[Exercise prompt]: Output nothing but the lines from the first line of the entries to the line with "Task: Click on", inclusive, exactly as they read.

Saved data entries:
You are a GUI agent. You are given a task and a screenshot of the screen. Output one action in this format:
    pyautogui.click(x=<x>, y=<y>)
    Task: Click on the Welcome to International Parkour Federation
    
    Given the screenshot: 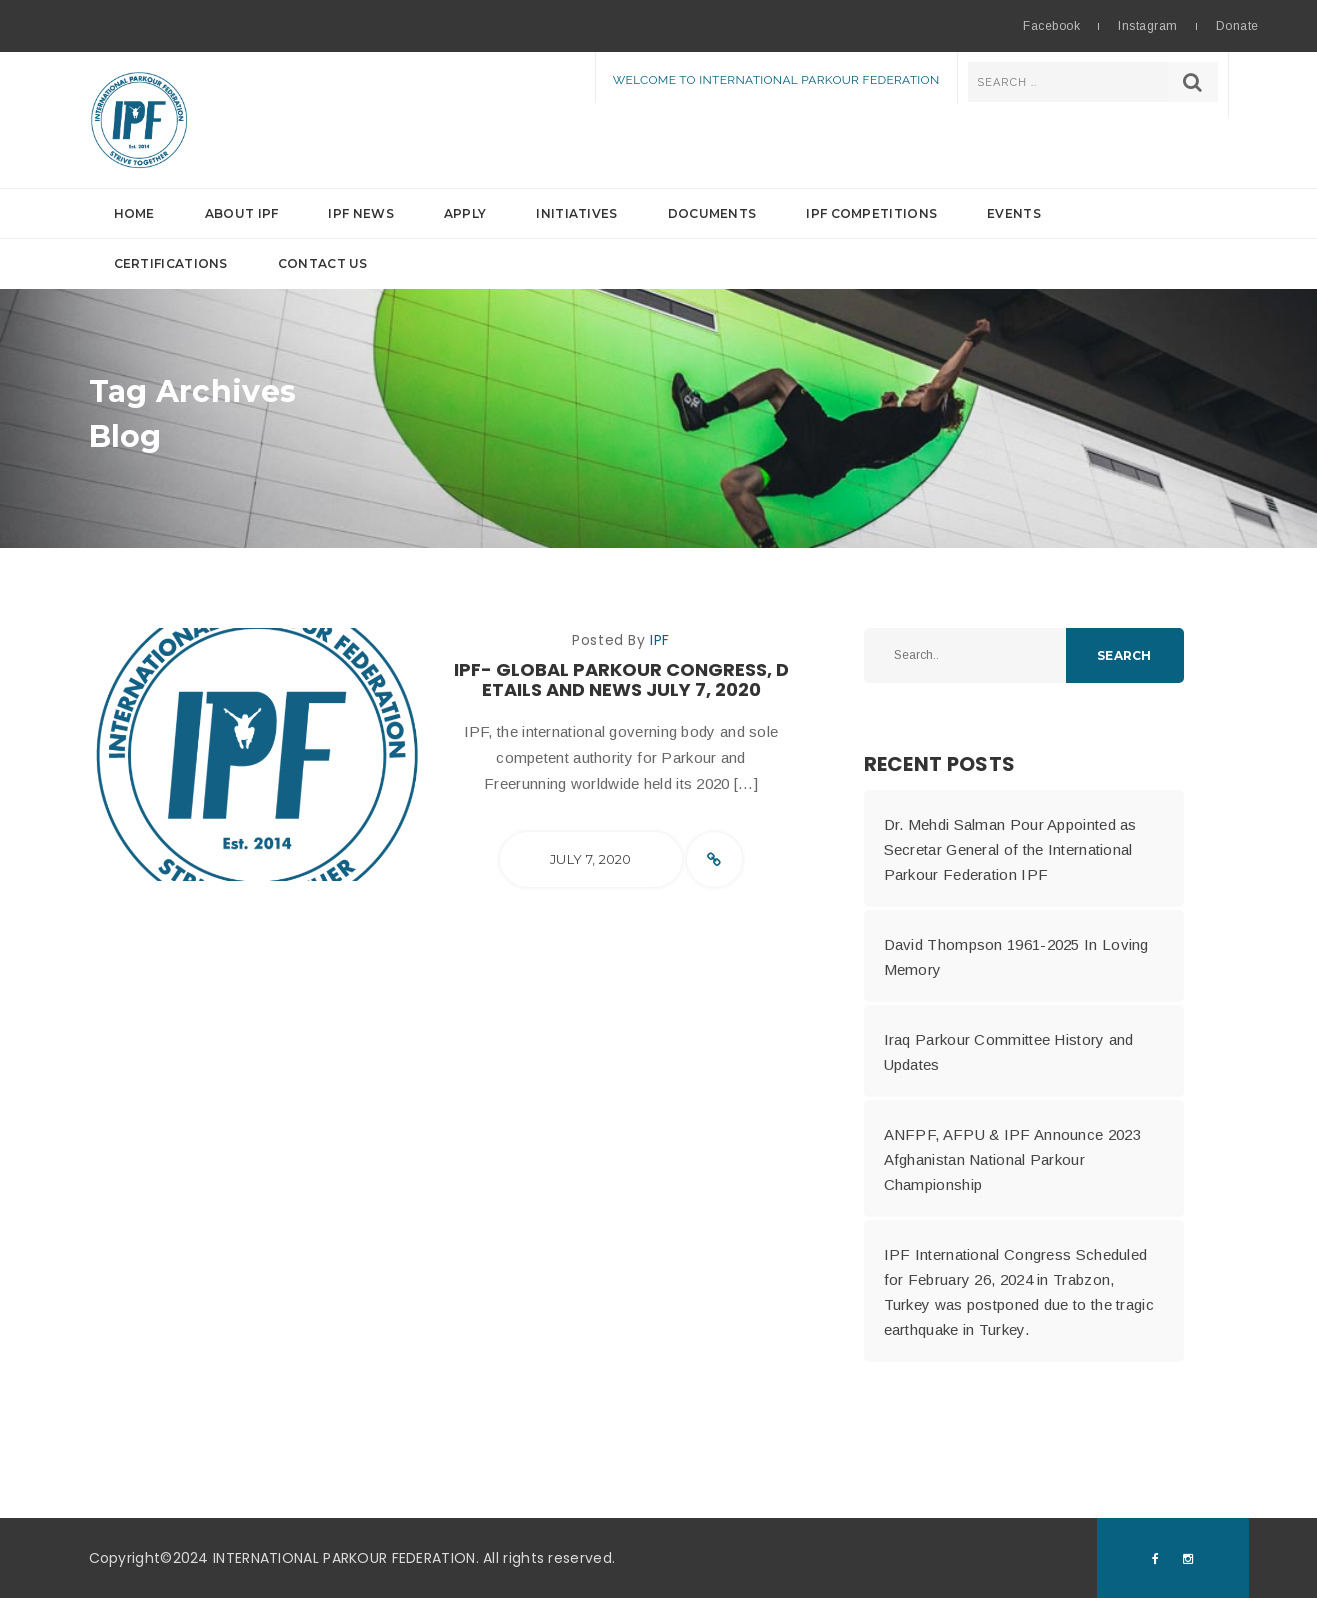 What is the action you would take?
    pyautogui.click(x=776, y=80)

[Exercise answer]:
You are a GUI agent. You are given a task and a screenshot of the screen. Output one action in this format:
    pyautogui.click(x=<x>, y=<y>)
    Task: Click on the Welcome to International Parkour Federation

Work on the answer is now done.